А жалость унижает, только когда она фальшивая. С насмешкой или с превосходством внутри. Вроде как Севу Чучакова утешал его друг Леша Алмазов. Сева на физкультуре не мог подтянуться ни разу. Висел на турнике, по выражению нашего физрука, «как в жопу раненный». Ну, потом играли в баскетбол, и все уже забыли про турник. А в раздевалке после урока Леша сказал, что ничего, Сева, дескать, потренируется (сам-то Лешка ходил в секцию гребли и накачал там себе неплохие банки) и потом будет подтягиваться нормально, правда же, Севан? Сева обернулся и своим худеньким кулаком въехал другу по морде, оцарапав костяшки о крепкие Лешкины зубы.

Но я же про другое, я же про настоящую жалость, которая у меня открылась, когда я понял, что я слабак.

Вот я иду по улице и вижу красивую девушку. Что я должен испытывать, глядя на нее, ну просто как здоровый, нормальный человек? Ну, допустим, восхищение или желание познакомиться. И я это испытываю. Моя здоровая натура стремится к ней. Но вдруг — щелк! И мне становится ее нестерпимо жалко, потому что я вижу, как хрупка даже не она, а вот именно это состояние красоты и легкости, которое она так светло несет сейчас по улице.

Я вдруг представляю ее в руках грубых насильников, и всю ее красоту для меня тут же застит тоска от того, что мир устроен так непрочно.

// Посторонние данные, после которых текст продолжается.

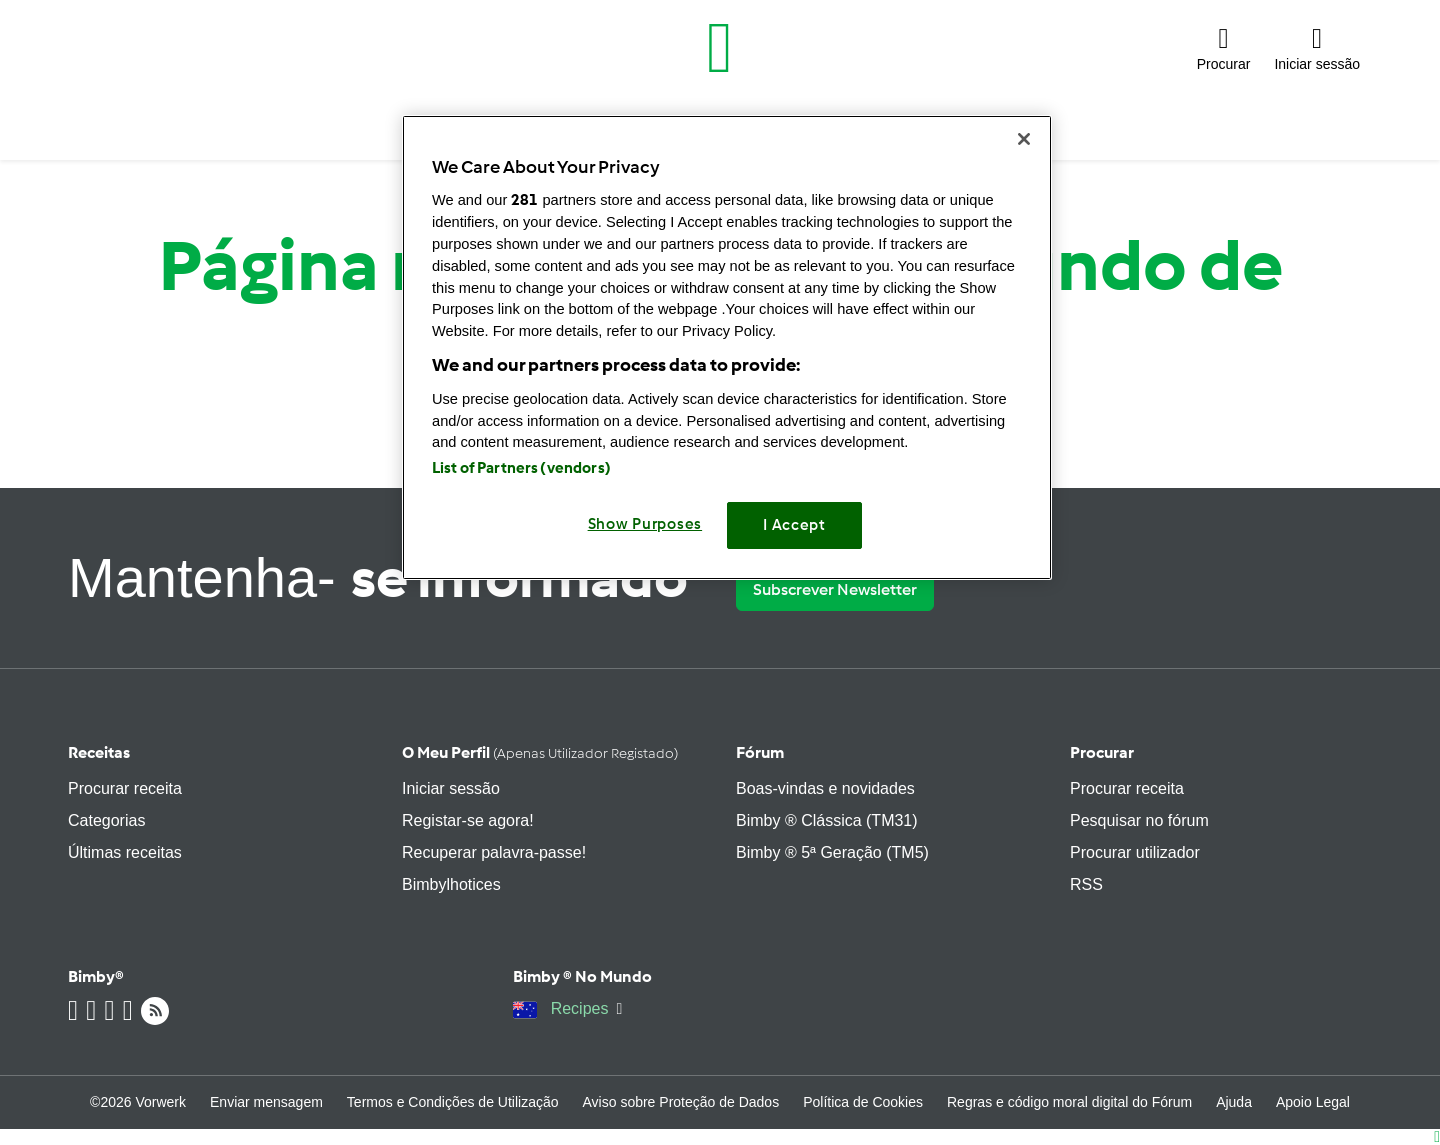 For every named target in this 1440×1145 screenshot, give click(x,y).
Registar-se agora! (468, 820)
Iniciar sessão (451, 788)
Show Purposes (645, 524)
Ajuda (1234, 1102)
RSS (1086, 884)
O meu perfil (540, 752)
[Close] (1024, 139)
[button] (1224, 48)
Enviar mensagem (266, 1102)
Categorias (106, 820)
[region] (727, 347)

Жестокость этого мира может обойтись и без насильников, у нее столько средств, и, не зная осечек, она всех загоняет в гроб.

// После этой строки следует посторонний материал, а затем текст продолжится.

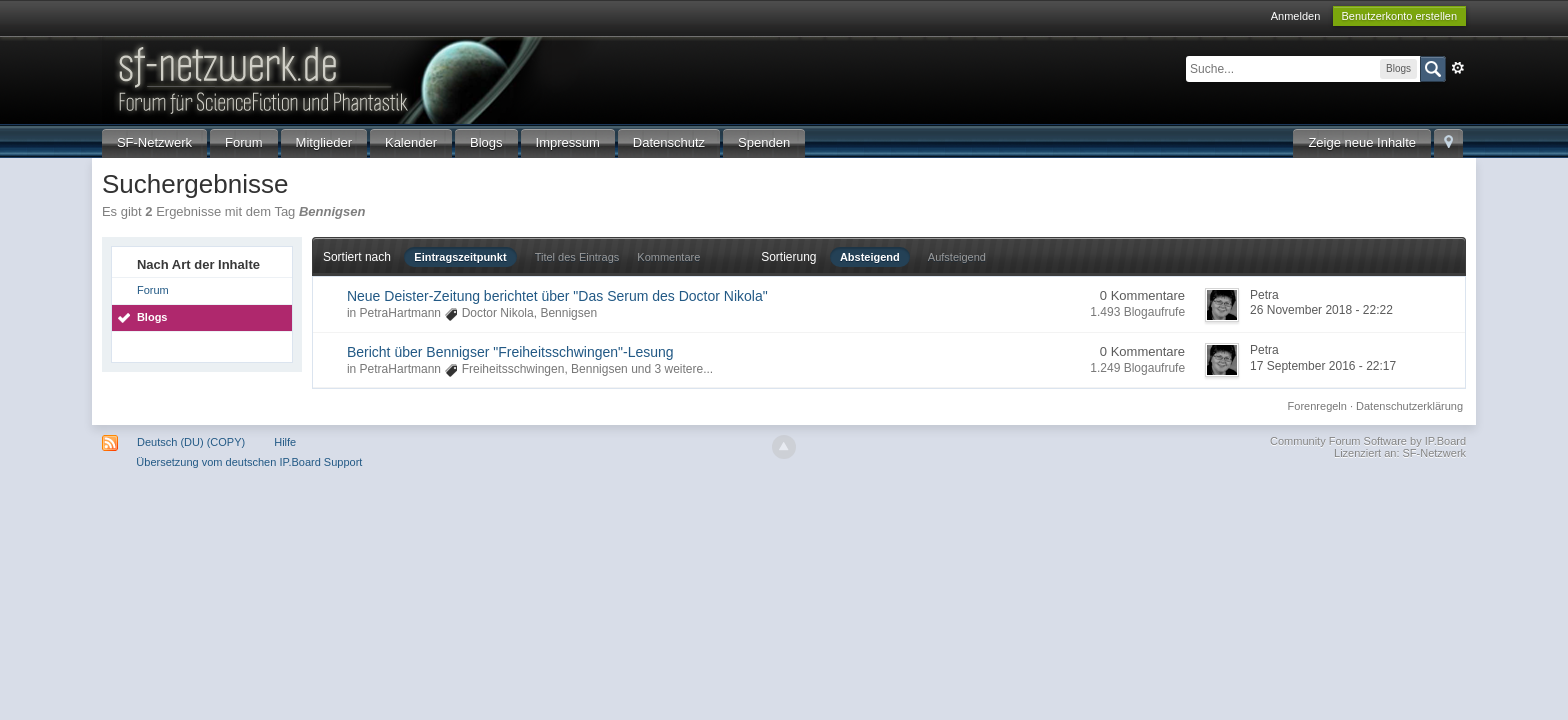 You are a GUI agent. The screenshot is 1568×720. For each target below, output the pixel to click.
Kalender (411, 142)
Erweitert (1458, 68)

Вот такое вот могло накатить на меня в любую минуту, и не только при виде красивых девушек. Мне было жалко всех, включая собак, кошек и голубей. Да что там! Я стал ловить себя на том, что жалею неодушевленные предметы. Плюшевый слоник в песочнице… На рекорд я вышел после одного из разговоров с Зоей, жалея — не вру! — дырявую эмалированную кастрюлю, валявшуюся в луже у мусорного бака. Розовый цветочек на ее боку напомнил мне детство…

С такими мыслями нельзя было торговать водкой на вокзале. С такими мыслями и такой любовью к человечеству надо было идти и ставить вечером прохожих на гоп-стоп! (Как не раз предлагал мой напарник Андрей.) Потому что только это помогло бы от таких мыслей, наконец, избавиться.

Так что никого она не унижает, эта жалость, она садит. Того, кто жалеет, и весь мир вокруг. И если бы такая жалость восторжествовала, то мир бы тут же перестал существовать и весь вымер. Биологически. Потому что с таким чувством в душе никого никогда даже на самую красивую девку или бабу ни в жизнь не потянет.

В последний раз, когда я навестил Зою в этой темной однокомнатной квартирке, она открыла мне пьяненькая и с неряшливым гостеприимством все пыталась угостить меня чем-нибудь. Усадила за липкий неприбранный стол, осыпанный сигаретным пеплом. То сердилась, что я отказывался, то притворялась равнодушной и пила пиво из большой фаянсовой кружки с отколотой ручкой. И разговор все не клеился, пока мы не перешли на некий дурацкий, шутливый тон. Потом она вспомнила вдруг, что у нее есть в холодильнике банка красной икры, сберегаемая для Нового года, и, засветившись, предложила мне: «Давай откроем, поешь». Но мне совсем не хотелось здесь есть, и я сказал, что не надо, не хочу. А она все настаивала. И даже показывала мне эту холодную стеклянную банку с крупной оранжево-красной икрой.

Наконец молча поставила ее на место. Провожала меня до прихожей уже нетвердыми шагами. Задела тумбочку, с которой, шурша, посыпались на пол старые газеты и счета. «У меня за отопление с прошлого года не плачено. Ты не мог бы мне занять тысячи три-четыре?» Такой пустяк, в сущности. И я сказал, что нет, не могу. «Ну ладно», — улыбнулась она и приблизила для поцелуя свои губы… Губы, по которым я когда-то сходил с ума. И, сделав над собой усилие, я поцеловал ее, чувствуя кислый запах пива.

Я больше не был с ней слабаком. И это было еще хуже. Невыносимо.